National
BBIN motor vehicle agreement protocol ready
BBIN-MVA aims to remove barriers and regulations for bolstering intraregional trade and connectivity.
Anil Giri
A decade after signing the Motor Vehicles Agreement (MVA) for the regulation of passenger, personal and cargo vehicular traffic between Bangladesh, Bhutan, India and Nepal (BBIN), the four South Asian nations have finalised the text of protocol to ensure smooth transport.
The protocol is the first of its kind in South Asia. Besides the motor vehicle agreement, the BBIN countries also envisage interconnected grids for regional energy security. The BBIN-MVA aims to remove barriers and regulations for bolstering intraregional trade and connectivity through the movement of passengers, personal and cargo vehicular traffic.
The BBIN is called a sub-regional cooperation framework within the South Asian Association for Regional Cooperation (Saarc), which is in a state of deep slumber. Saarc has been unable to hold its summit for over a decade due to a longstanding hostility between India and Pakistan.
But some observers said India’s recent decision to rescind critical transshipment facilities granted to Bangladesh that allowed Bangladeshi export cargo to move to third countries via Indian Land Customs Stations (LCSs), ports, and airports may hamper the execution of the MVA between the four nations.
The minister for road transport and bridges of Bangladesh, the minister for information and communications of Bhutan, the minister for road transport and highways and shipping of India, and the minister for physical infrastructure and transport of Nepal had met in Thimphu, Bhutan, on the 15th of June 2015 and signed the BBIN motor vehicle agreement.
The agreement noted that necessary internal formalities for its entry into force had been completed. The agreement would enable seamless movement of vehicles to help with faster and economical exchange of goods and people between their territories. The protocol allows for the launch of a pilot project.
According to the protocol, except Bhutan, three other signatories will allow all kinds of vehicles to ply between them. It introduced three categories—light commercial vehicles (up to 7,500 kilograms), medium commercial vehicles (7,500-12,000 kilograms) and heavy commercial vehicles (above 12,000 kilograms)—under the cargo vehicle movement permits.
In order to finalise the protocol, there were trial runs in 2015 and 2016. It demonstrated that a seamless movement of passengers, personal and cargo vehicular traffic is possible. The cargo trial run was conducted between Kolkata-Dhaka-Agartala route (600km) in November, 2015; between Dhaka and Delhi (1,780km) from 29 August to 5 September 2016; while a passenger bus trial run was done from Dhaka to Kathmandu via India on April 23, 2018.
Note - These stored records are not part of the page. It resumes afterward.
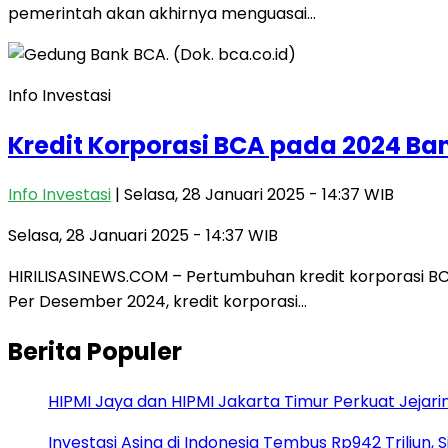
pemerintah akan akhirnya menguasai…
Info Investasi
Kredit Korporasi BCA pada 2024 Ba
Info Investasi
| Selasa, 28 Januari 2025 - 14:37 WIB
Selasa, 28 Januari 2025 - 14:37 WIB
HIRILISASINEWS.COM – Pertumbuhan kredit korporasi BC
Per Desember 2024, kredit korporasi…
Berita Populer
HIPMI Jaya dan HIPMI Jakarta Timur Perkuat Jejari
Investasi Asing di Indonesia Tembus Rp942 Triliun,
According to the Asian Development Bank, which supports the execution of the BBIN—MVA, the now proposed trial run routes are Kathmandu-Bhairahawa-Sunauli-Lucknow-Kanpur-New Delhi and Kathmandu-Birgunj-Raxaul-Kolkata between Nepal and India.
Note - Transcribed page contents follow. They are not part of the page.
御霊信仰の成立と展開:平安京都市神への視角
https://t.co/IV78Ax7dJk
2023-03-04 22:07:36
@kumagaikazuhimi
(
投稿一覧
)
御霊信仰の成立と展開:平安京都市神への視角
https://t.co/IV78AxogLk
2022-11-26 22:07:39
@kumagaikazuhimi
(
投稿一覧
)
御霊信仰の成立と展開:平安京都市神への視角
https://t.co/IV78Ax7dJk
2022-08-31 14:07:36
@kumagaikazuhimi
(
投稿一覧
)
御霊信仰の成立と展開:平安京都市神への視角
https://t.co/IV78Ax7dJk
The Kathmandu–Kakarvitta–Panitanki–Siliguri-Phulbari–Banglabandha–Mongla/Chattogram route is proposed as a trial route between Nepal, India and Bangladesh.
Officials of the concerned countries met in New Delhi in March 2022 and agreed to formulate a time-bound action plan to execute the motor vehicle agreement; suggested carrying out more trial runs and requested the ADB to support the trial. The bank had later proposed a modality, according to the concept paper of the MVA.
The trial runs were conducted between Bangladesh, India and Nepal or only between two countries. Bhutan has signed the BBIN-MVA and given its consent to the protocol but it did not participate in the trial runs.
The Asian Highway being built by the ADB will be a corridor that will play a vital role for the implementation of the BBIN-MVA.
The ADB also concluded studies on route harmonisation (routes-based origin-destination analysis); route identification; fee determination; cross-border vehicle insurance; and BBIN implication study for Nepal, among others.
Officials said Nepal will have direct access to four Indian ports–Kolkata, Haldia, Visakhapatnam, and Mundra.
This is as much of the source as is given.